Re: Handle data dependence relations with different bases

2017-05-18 Thread Richard Sandiford
Richard Biener  writes:
> On Thu, May 4, 2017 at 7:21 PM, Richard Sandiford
>  wrote:
>> Richard Biener  writes:
>>> On Thu, May 4, 2017 at 2:12 PM, Richard Biener
>>>  wrote:
 On Wed, May 3, 2017 at 10:00 AM, Richard Sandiford
  wrote:
> This patch tries to calculate conservatively-correct distance
> vectors for two references whose base addresses are not the same.
> It sets a new flag DDR_COULD_BE_INDEPENDENT_P if the dependence
> isn't guaranteed to occur.
>
> The motivating example is:
>
>   struct s { int x[8]; };
>   void
>   f (struct s *a, struct s *b)
>   {
> for (int i = 0; i < 8; ++i)
>   a->x[i] += b->x[i];
>   }
>
> in which the "a" and "b" accesses are either independent or have a
> dependence distance of 0 (assuming -fstrict-aliasing).  Neither case
> prevents vectorisation, so we can vectorise without an alias check.
>
> I'd originally wanted to do the same thing for arrays as well, e.g.:
>
>   void
>   f (int a[][8], struct b[][8])
>   {
> for (int i = 0; i < 8; ++i)
>   a[0][i] += b[0][i];
>   }
>
> I think this is valid because C11 6.7.6.2/6 says:
>
>   For two array types to be compatible, both shall have compatible
>   element types, and if both size specifiers are present, and are
>   integer constant expressions, then both size specifiers shall have
>   the same constant value.
>
> So if we access an array through an int (*)[8], it must have type X[8]
> or X[], where X is compatible with int.  It doesn't seem possible in
> either case for "a[0]" and "b[0]" to overlap when "a != b".
>
> However, Richard B said that (at least in gimple) we support arbitrary
> overlap of arrays and allow arrays to be accessed with different
> dimensionality.  There are examples of this in PR50067.  I've therefore
> only handled references that end in a structure field access.
>
> There are two ways of handling these dependences in the vectoriser:
> use them to limit VF, or check at runtime as before.  I've gone for
> the approach of checking at runtime if we can, to avoid limiting VF
> unnecessarily.  We still fall back to a VF cap when runtime checks
> aren't allowed.
>
> The patch tests whether we queued an alias check with a dependence
> distance of X and then picked a VF <= X, in which case it's safe to
> drop the alias check.  Since vect_prune_runtime_alias_check_list can
> be called twice with different VF for the same loop, it's no longer
> safe to clear may_alias_ddrs on exit.  Instead we should use
> comp_alias_ddrs to check whether versioning is necessary.
>
> Tested on aarch64-linux-gnu and x86_64-linux-gnu.  OK to install?

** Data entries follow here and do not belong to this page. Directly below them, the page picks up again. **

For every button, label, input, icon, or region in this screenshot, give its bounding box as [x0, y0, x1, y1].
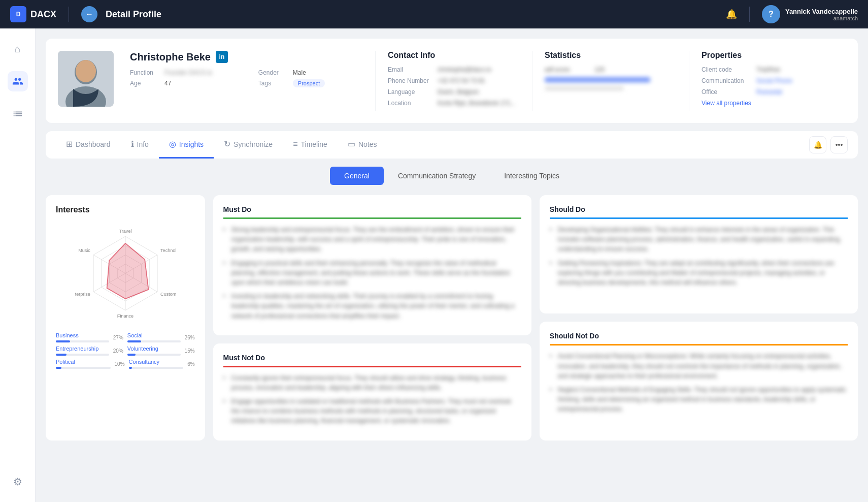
view-all-properties[interactable]: View all properties: [702, 100, 833, 107]
interest-col-3: Entrepreneurship: [56, 346, 109, 356]
profile-avatar: [58, 51, 114, 107]
contact-info-section: Contact Info Email christophe@dacx.io Ph…: [388, 51, 532, 111]
right-column: Should Do Developing Organizational Abil…: [540, 195, 858, 441]
profile-card: Christophe Beke in Function Founder DACX…: [46, 39, 858, 123]
should-do-panel: Should Do Developing Organizational Abil…: [540, 195, 858, 313]
interest-row-2: Entrepreneurship 20% Volunteering 15%: [56, 346, 195, 356]
tab-info[interactable]: ℹ Info: [121, 131, 159, 159]
profile-name-row: Christophe Beke in: [130, 51, 359, 63]
should-not-do-item-2: Neglect Conventional Methods of Engaging…: [550, 385, 848, 415]
sidebar: ⌂ ⚙: [0, 28, 36, 502]
must-not-do-content: Constantly ignore their entrepreneurial …: [223, 373, 521, 426]
sub-tab-communication[interactable]: Communication Strategy: [384, 167, 490, 185]
logo-icon: D: [10, 6, 26, 22]
interest-row-3: Political 10% Consultancy 6%: [56, 359, 195, 369]
notes-tab-icon: ▭: [348, 139, 355, 149]
svg-text:Travel: Travel: [119, 229, 131, 234]
must-do-panel: Must Do Strong leadership and entreprene…: [213, 195, 531, 335]
tab-dashboard[interactable]: ⊞ Dashboard: [56, 131, 121, 159]
client-code-row: Client code Trial/free: [702, 66, 833, 73]
contact-info-title: Contact Info: [388, 51, 520, 60]
function-label: Function: [130, 69, 160, 76]
should-do-title: Should Do: [550, 205, 848, 219]
sidebar-item-home[interactable]: ⌂: [8, 39, 28, 59]
interest-name-5: Political: [56, 359, 111, 365]
interest-score-4: 15%: [185, 348, 195, 354]
tab-notes-label: Notes: [358, 140, 377, 148]
synchronize-tab-icon: ↻: [224, 139, 230, 149]
more-options-btn[interactable]: •••: [830, 136, 848, 153]
svg-text:Finance: Finance: [117, 313, 133, 319]
interest-col-4: Volunteering: [127, 346, 181, 356]
back-button[interactable]: ←: [81, 6, 97, 22]
tab-insights-label: Insights: [179, 140, 204, 148]
profile-name: Christophe Beke: [130, 51, 211, 63]
communication-value: Social Phone: [756, 77, 792, 84]
user-avatar: ?: [762, 5, 780, 23]
profile-sections: Contact Info Email christophe@dacx.io Ph…: [375, 51, 846, 111]
tab-synchronize[interactable]: ↻ Synchronize: [214, 131, 283, 159]
notification-btn[interactable]: 🔔: [809, 136, 826, 153]
properties-section: Properties Client code Trial/free Commun…: [689, 51, 846, 111]
must-do-item-3: Investing in leadership and networking s…: [223, 292, 521, 321]
svg-text:Technology: Technology: [160, 248, 176, 253]
interest-score-5: 10%: [115, 361, 125, 367]
must-not-do-panel: Must Not Do Constantly ignore their entr…: [213, 343, 531, 441]
tab-dashboard-label: Dashboard: [76, 140, 111, 148]
sub-tab-general[interactable]: General: [330, 167, 384, 185]
should-not-do-panel: Should Not Do Avoid Conventional Plannin…: [540, 322, 858, 440]
communication-label: Communication: [702, 77, 752, 84]
tab-info-label: Info: [137, 140, 149, 148]
communication-row: Communication Social Phone: [702, 77, 833, 84]
interest-name-3: Entrepreneurship: [56, 346, 109, 352]
properties-title: Properties: [702, 51, 833, 60]
must-do-item-2: Engaging in practical skills and their e…: [223, 259, 521, 288]
interest-name-1: Business: [56, 332, 109, 338]
tab-notes[interactable]: ▭ Notes: [338, 131, 387, 159]
gender-label: Gender: [258, 69, 289, 76]
linkedin-icon[interactable]: in: [216, 51, 228, 63]
tab-synchronize-label: Synchronize: [233, 140, 273, 148]
svg-text:Customers: Customers: [160, 292, 176, 297]
interests-panel: Interests: [46, 195, 205, 441]
interest-col-5: Political: [56, 359, 111, 369]
bell-icon[interactable]: 🔔: [726, 9, 737, 20]
interest-score-1: 27%: [113, 335, 123, 340]
insights-tab-icon: ◎: [169, 139, 176, 149]
age-label: Age: [130, 80, 160, 87]
nav-divider-2: [749, 7, 750, 22]
sidebar-item-users[interactable]: [8, 71, 28, 91]
interest-col-2: Social: [127, 332, 181, 342]
interest-col-6: Consultancy: [129, 359, 184, 369]
must-not-do-item-1: Constantly ignore their entrepreneurial …: [223, 373, 521, 393]
sub-tabs: General Communication Strategy Interesti…: [46, 167, 858, 185]
sub-tab-topics[interactable]: Interesting Topics: [490, 167, 574, 185]
should-do-item-1: Developing Organizational Abilities: The…: [550, 225, 848, 255]
must-do-title: Must Do: [223, 205, 521, 219]
must-not-do-item-2: Engage opportunities in outdated or trad…: [223, 397, 521, 426]
function-value: Founder DACX.io: [164, 69, 212, 76]
tab-timeline[interactable]: ≡ Timeline: [283, 132, 338, 159]
should-not-do-item-1: Avoid Conventional Planning or Misconcep…: [550, 352, 848, 381]
profile-info: Christophe Beke in Function Founder DACX…: [130, 51, 359, 111]
settings-icon[interactable]: ⚙: [8, 472, 28, 492]
interest-name-2: Social: [127, 332, 181, 338]
statistics-title: Statistics: [545, 51, 677, 60]
tabs-bar: ⊞ Dashboard ℹ Info ◎ Insights ↻ Synchron…: [46, 131, 858, 159]
field-function: Function Founder DACX.io: [130, 69, 246, 76]
client-code-label: Client code: [702, 66, 752, 73]
language-value: Dutch, Belgium: [438, 88, 479, 96]
tabs-actions: 🔔 •••: [809, 136, 848, 153]
sidebar-item-charts[interactable]: [8, 104, 28, 124]
statistics-section: Statistics adf.score 120: [532, 51, 689, 111]
svg-marker-14: [107, 243, 148, 299]
user-name: Yannick Vandecappelle: [785, 8, 858, 15]
language-label: Language: [388, 88, 433, 96]
interest-score-3: 20%: [113, 348, 123, 354]
svg-text:Enterprise: Enterprise: [75, 292, 90, 297]
office-value: Roesedal: [756, 88, 782, 96]
tab-insights[interactable]: ◎ Insights: [159, 131, 214, 159]
profile-fields: Function Founder DACX.io Gender Male Age…: [130, 69, 359, 87]
top-nav: D DACX ← Detail Profile 🔔 ? Yannick Vand…: [0, 0, 868, 28]
location-label: Location: [388, 100, 433, 107]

 You seem to do your "fancy" thing but also later compute the old
 base equality anyway (for same_base_p).  It looks to me for this
 case the new fancy code can be simply skipped, keeping num_dimensions
 as before?

 +  /* Try to approach equal type sizes.  */
 +  if (!COMPLETE_TYPE_P (type_a)
 + || !COMPLETE_TYPE_P (type_b)
 + || !tree_fits_uhwi_p (TYPE_SIZE_UNIT (type_a))
 + || !tree_fits_uhwi_p (TYPE_SIZE_UNIT (type_b)))
 +   break;

 ah, interesting idea to avoid a quadratic search.  Note that you should
 conservatively handle both BIT_FIELD_REF and VIEW_CONVERT_EXPR
 as they are used for type-punning.
>>
>> All the component refs here should be REALPART_EXPRs, IMAGPART_EXPRs,
>> ARRAY_REFs or COMPONENT_REFs of structures, since that's all that
>> dr_analyze_indices allows, so I think we safe in terms of the tree codes.
>
> Yeah.  I think we need to document that we should have a 1:1 match here.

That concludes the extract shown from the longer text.